(WHAT THE TASK ASKS) Once the images are set aside, output the listing exactly as it stands.

(EXTRACTED RECORDS)
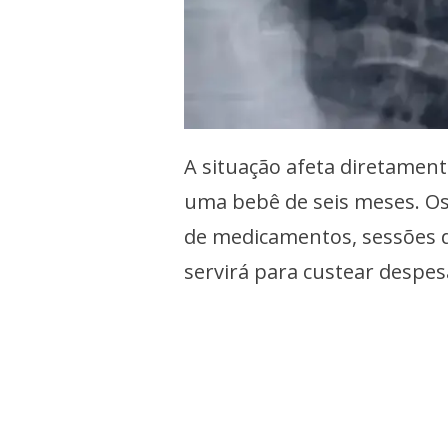
A situação afeta diretamente
uma bebê de seis meses. Os
de medicamentos, sessões de
servirá para custear despes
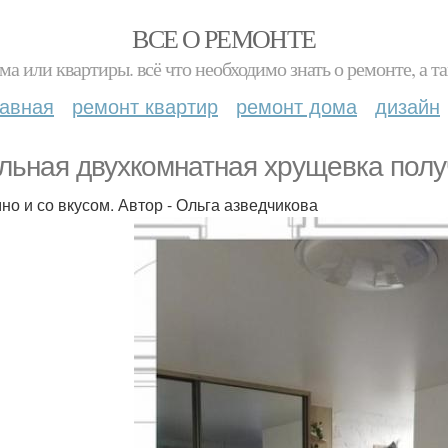
ВСЕ О РЕМОНТЕ
ма или квартиры. всё что необходимо знать о ремонте, а
лавная
ремонт квартир
ремонт дома
дизайн
льная двухкомнатная хрущевка полу
но и со вкусом. Автор - Ольга азведчикова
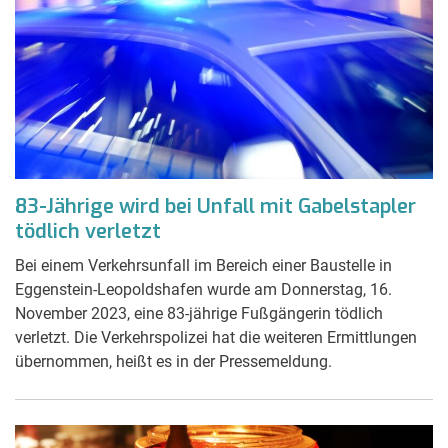
83-Jährige wird bei Unfall mit Gabelstapler
tödlich verletzt
Bei einem Verkehrsunfall im Bereich einer Baustelle in
Eggenstein-Leopoldshafen wurde am Donnerstag, 16.
November 2023, eine 83-jährige Fußgängerin tödlich
verletzt. Die Verkehrspolizei hat die weiteren Ermittlungen
übernommen, heißt es in der Pressemeldung.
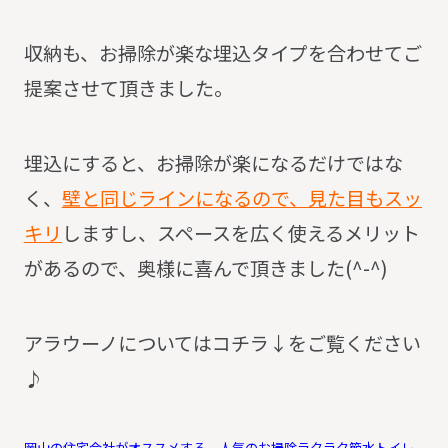
収納も、お掃除が楽な埋込タイプを合わせてご
提案させて頂きました。
埋込にすると、お掃除が楽になるだけではな
く、
壁と同じラインになるので、見た目もスッ
キリ
しますし、スペースを広く使えるメリット
があるので、奥様に喜んで頂きました(^-^)
アラウーノについてはコチラ↓をご覧ください
♪
岡山の住宅会社がオススメする、人気のお掃除ラクラク節水トイレ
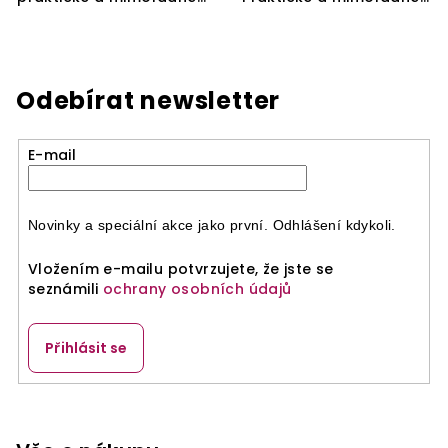
Odebírat newsletter
E-mail
Novinky a speciální akce jako první. Odhlášení kdykoli.
Vložením e-mailu potvrzujete, že jste se
seznámili
ochrany osobních údajů
Přihlásit se
Z
á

(REPLY TO THE EXERCISE)
A situação afeta diretamente
uma bebê de seis meses. Os
de medicamentos, sessões de
servirá para custear despes
ВСЕ О РЕМОНТЕ
ма или квартиры. всё что необходимо знать о ремонте, а
лавная
ремонт квартир
ремонт дома
дизайн
льная двухкомнатная хрущевка полу
но и со вкусом. Автор - Ольга азведчикова
83-Jährige wird bei Unfall mit Gabelstapler
tödlich verletzt
Bei einem Verkehrsunfall im Bereich einer Baustelle in
Eggenstein-Leopoldshafen wurde am Donnerstag, 16.
November 2023, eine 83-jährige Fußgängerin tödlich
verletzt. Die Verkehrspolizei hat die weiteren Ermittlungen
übernommen, heißt es in der Pressemeldung.
収納も、お掃除が楽な埋込タイプを合わせてご
提案させて頂きました。
埋込にすると、お掃除が楽になるだけではな
く、
壁と同じラインになるので、見た目もスッ
キリ
しますし、スペースを広く使えるメリット
があるので、奥様に喜んで頂きました(^-^)
アラウーノについてはコチラ↓をご覧ください
♪
岡山の住宅会社がオススメする、人気のお掃除ラクラク節水トイレ
Odebírat newsletter
E-mail
Novinky a speciální akce jako první. Odhlášení kdykoli.
Vložením e-mailu potvrzujete, že jste se
seznámili
ochrany osobních údajů
Přihlásit se
Z
á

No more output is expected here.